Pero Johansen no había abandonado
la partida. Comprendiendo que el monstruo alcanzaría seguramente el Alert
antes de que la presión llegase al máximo, resolvió intentar algo desesperado, y,
acelerando los motores, subió rápidamente a la cubierta e hizo girar el timón. En
la superficie de las aguas hubo un remolino espumoso, y mientras crecía la presión
del vapor, el valiente noruego dirigió el navío contra aquella montaña gelatinosa
que se alzaba sobre las sucias espumas como la popa de un galeón demoniaco. La horrible
cabeza de pulpo, envuelta en tentáculos, llegaba casi hasta la punta del bauprés;
pero Johansen no retrocedió.
Hubo un estallido como el de un globo
que se desinfla, un líquido inmundo como el que surge de un hendido pez luna, una
hediondez que el cronista no se atrevió a describir. Durante un instante una nube
verde, acre y enceguecedora, envolvió al buque, y un hervor maligno quedó a popa,
donde –Dios del cielo– la esparcida plasticidad de aquella entidad celeste estaba
recombinándose y recobrando su forma primitiva, mientras el Alert se alejaba
más y más, y ganaba velocidad.
Eso fue todo. Desde ese momento Johansen
se contentó con meditar sombríamente sobre el ídolo de la cabina y preparar unas
pocas comidas para él y su enloquecido compañero, que reía a carcajadas. No trató
de dirigir el navío; después de aquel incidente quedaba un gran vacío en su alma.

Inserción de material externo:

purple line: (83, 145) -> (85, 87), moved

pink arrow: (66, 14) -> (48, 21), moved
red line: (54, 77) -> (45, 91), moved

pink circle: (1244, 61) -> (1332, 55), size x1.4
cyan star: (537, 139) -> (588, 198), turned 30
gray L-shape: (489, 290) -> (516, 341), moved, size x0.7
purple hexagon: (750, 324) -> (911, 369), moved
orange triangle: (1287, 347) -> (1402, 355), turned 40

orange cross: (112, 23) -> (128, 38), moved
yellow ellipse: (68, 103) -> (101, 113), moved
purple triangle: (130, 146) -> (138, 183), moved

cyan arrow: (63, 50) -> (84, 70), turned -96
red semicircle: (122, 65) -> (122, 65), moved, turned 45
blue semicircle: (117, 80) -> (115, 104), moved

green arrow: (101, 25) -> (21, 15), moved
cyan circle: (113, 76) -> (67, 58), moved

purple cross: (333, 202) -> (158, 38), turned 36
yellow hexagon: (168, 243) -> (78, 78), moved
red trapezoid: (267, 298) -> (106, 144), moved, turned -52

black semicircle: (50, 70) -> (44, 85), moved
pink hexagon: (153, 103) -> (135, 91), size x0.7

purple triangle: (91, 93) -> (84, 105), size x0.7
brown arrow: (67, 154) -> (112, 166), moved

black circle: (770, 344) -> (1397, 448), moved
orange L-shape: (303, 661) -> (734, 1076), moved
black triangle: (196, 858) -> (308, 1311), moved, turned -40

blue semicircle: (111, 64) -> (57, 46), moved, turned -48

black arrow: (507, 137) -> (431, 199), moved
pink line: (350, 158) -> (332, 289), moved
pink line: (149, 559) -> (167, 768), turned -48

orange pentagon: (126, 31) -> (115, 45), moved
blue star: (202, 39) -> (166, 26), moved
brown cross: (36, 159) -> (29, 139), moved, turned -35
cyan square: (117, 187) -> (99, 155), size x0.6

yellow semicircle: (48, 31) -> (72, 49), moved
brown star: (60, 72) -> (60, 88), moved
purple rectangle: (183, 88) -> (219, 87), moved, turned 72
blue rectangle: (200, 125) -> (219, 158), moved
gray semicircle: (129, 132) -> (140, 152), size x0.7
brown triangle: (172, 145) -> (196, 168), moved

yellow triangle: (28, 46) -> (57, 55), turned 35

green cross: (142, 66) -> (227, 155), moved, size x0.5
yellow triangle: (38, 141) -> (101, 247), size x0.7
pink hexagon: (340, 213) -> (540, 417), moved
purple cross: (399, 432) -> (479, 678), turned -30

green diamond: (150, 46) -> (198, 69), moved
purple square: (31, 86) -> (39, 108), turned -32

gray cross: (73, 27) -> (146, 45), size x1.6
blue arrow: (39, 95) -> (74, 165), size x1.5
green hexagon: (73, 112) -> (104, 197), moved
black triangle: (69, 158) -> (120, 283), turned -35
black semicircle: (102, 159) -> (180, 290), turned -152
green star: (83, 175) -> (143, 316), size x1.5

Luego sobrevino la tormenta del 2 de abril, que terminó de nublar su conciencia.
Recordaba confusamente infinitos abismos líquidos de espectrales paredes giratorias,
vertiginosos desplazamientos por mundos huidizos en la cola de un cometa y saltos
convulsivos de las profundidades del mar hasta la luna y luego otra vez hasta el
mar, todo envuelto en el coro de carcajadas de las antiguas divinidades y de los
verdes demonios del Tártaro, de alas de murciélago.
Luego de esas pesadillas vino el
rescate, el Vigilant, el tribunal del almirantazgo, las calles de Dunedin
y el largo viaje de retorno a la casa natal, junto al Egeberg. Nada podía contar;
pasaría por loco. Lo escribiría todo antes de morir, pero su mujer no debería sospechar
nada. La muerte sería para él beneficiosa sólo si borraba los recuerdos.
Tal era el documento que leí. Lo
guardé en la caja de lata junto con el bajorrelieve de arcilla y los papeles del
profesor Angell. Incluiré este relato, esta prueba de mi propia cordura donde se
ha unido lo que espero que nunca vuelva a unirse. He contemplado todo lo que en
el universo puede haber de horroroso, y aun los cielos de la primavera y las flores
del verano me parecerán desde ahora impregnados de veneno. Pero no creo que viva
mucho. Como desaparecieron mi tío y el pobre Johansen, así desapareceré yo. Conozco
demasiado y el culto todavía existe.
Cthulhu existe también, supongo,
en ese refugio de piedra que le sirve de abrigo desde que el sol era joven. Su ciudad
maldita se hundió otra vez, pues el Vigilant navegó por aquel lugar después
de la tormenta de abril; pero sus ministros en la Tierra bailan aún, y cantan y
matan en lugares aislados, alrededor de monolitos de piedra coronados de imágenes.
Cthulhu tuvo que haber sido atrapado por los abismos submarinos pues si no el mundo
gritaría ahora de horror. ¿Quién conoce el fin? Lo que ha surgido ahora puede hundirse
y lo que se ha hundido puede surgir. La abominación espera y sueña en las profundidades
del mar, y sobre las vacilantes ciudades de los hombres flota la destrucción. Llegará
el día… ¡pero no debo ni puedo pensarlo! Ruego que si no sobrevivo a este manuscrito,
mis ejecutores testamentarios cuiden de que la prudencia sea mayor que la audacia
e impidan que caiga bajo otros ojos.